[Saved data entries]

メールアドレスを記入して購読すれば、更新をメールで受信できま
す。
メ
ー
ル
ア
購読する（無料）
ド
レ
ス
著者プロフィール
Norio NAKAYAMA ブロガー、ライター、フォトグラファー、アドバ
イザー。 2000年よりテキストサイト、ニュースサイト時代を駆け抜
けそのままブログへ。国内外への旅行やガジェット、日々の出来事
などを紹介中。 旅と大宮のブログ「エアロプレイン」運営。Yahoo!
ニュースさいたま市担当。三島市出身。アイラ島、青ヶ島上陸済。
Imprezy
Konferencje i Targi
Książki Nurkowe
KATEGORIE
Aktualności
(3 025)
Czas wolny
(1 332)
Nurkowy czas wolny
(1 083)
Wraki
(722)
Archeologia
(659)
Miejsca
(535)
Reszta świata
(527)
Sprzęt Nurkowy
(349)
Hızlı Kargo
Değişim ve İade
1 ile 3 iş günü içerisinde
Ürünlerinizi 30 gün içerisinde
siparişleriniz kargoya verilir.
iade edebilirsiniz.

--

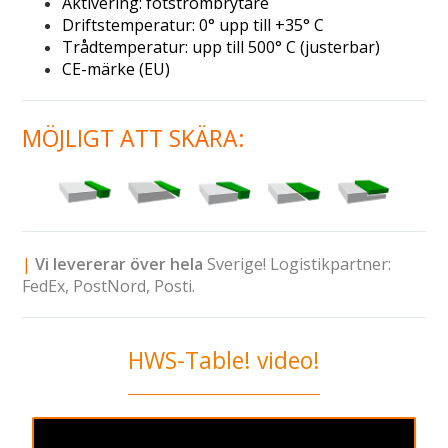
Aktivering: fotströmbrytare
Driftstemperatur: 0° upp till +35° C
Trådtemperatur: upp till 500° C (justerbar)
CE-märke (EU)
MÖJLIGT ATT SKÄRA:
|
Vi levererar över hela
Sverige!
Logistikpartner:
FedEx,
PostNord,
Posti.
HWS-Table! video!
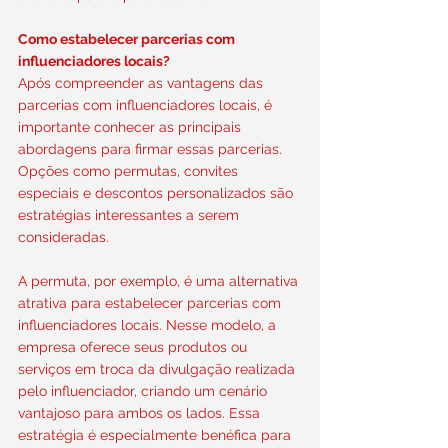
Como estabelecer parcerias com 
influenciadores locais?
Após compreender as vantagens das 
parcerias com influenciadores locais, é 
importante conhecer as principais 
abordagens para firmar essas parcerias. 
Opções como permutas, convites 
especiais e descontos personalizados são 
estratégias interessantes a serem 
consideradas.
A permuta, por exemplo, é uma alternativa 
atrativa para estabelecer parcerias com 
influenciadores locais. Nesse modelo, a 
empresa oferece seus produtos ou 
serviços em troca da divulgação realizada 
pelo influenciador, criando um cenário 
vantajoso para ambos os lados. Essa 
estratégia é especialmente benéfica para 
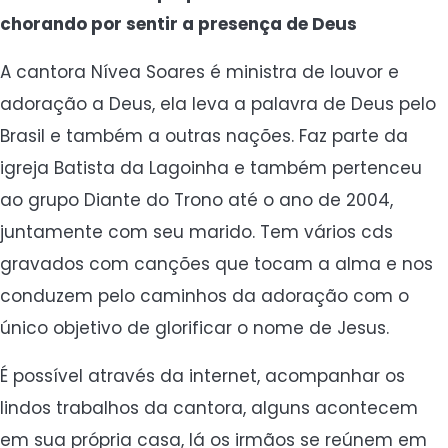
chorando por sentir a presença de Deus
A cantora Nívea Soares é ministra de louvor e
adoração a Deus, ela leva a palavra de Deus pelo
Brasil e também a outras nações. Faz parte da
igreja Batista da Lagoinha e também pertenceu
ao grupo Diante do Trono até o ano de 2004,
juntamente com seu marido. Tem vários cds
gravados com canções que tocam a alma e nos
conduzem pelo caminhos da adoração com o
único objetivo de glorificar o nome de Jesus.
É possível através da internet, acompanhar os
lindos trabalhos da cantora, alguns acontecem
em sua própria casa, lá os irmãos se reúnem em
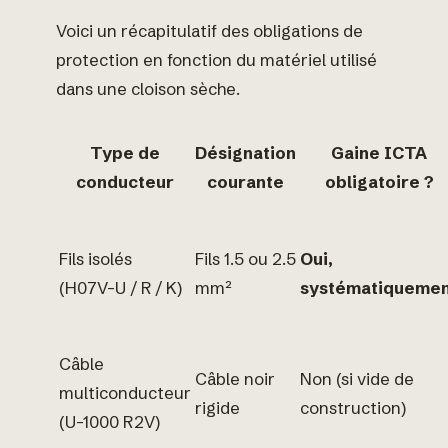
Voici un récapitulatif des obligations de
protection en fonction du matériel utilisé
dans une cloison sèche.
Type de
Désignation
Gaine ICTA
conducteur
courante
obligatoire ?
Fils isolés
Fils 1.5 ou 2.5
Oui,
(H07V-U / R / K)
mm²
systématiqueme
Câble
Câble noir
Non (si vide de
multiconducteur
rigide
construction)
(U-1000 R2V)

--

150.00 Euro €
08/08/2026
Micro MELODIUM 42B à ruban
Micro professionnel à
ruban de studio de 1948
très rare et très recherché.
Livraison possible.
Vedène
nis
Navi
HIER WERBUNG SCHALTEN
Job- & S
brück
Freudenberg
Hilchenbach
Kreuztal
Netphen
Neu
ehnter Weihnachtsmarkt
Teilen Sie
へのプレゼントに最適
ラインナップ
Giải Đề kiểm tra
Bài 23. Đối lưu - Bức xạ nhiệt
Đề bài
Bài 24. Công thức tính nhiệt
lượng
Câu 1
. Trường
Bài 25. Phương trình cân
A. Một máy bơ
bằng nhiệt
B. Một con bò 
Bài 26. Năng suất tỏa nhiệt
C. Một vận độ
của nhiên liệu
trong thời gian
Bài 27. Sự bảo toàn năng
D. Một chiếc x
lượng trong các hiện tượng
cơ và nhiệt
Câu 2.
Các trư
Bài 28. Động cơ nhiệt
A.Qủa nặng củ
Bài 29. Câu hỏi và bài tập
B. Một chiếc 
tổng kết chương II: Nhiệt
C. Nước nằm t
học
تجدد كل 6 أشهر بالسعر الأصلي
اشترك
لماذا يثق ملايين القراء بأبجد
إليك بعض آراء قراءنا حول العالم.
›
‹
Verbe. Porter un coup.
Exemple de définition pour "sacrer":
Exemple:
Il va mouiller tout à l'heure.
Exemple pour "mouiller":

**Exercise instructions:** Please give an exact copy of the entries above, from the line with "lượng trong các hiện tượng" down to the line with "Verbe. Porter un coup.", inclusive, and nothing else.

**Result below:**
lượng trong các hiện tượng
cơ và nhiệt
Câu 2.
Các trư
Bài 28. Động cơ nhiệt
A.Qủa nặng củ
Bài 29. Câu hỏi và bài tập
B. Một chiếc 
tổng kết chương II: Nhiệt
C. Nước nằm t
học
تجدد كل 6 أشهر بالسعر الأصلي
اشترك
لماذا يثق ملايين القراء بأبجد
إليك بعض آراء قراءنا حول العالم.
›
‹
Verbe. Porter un coup.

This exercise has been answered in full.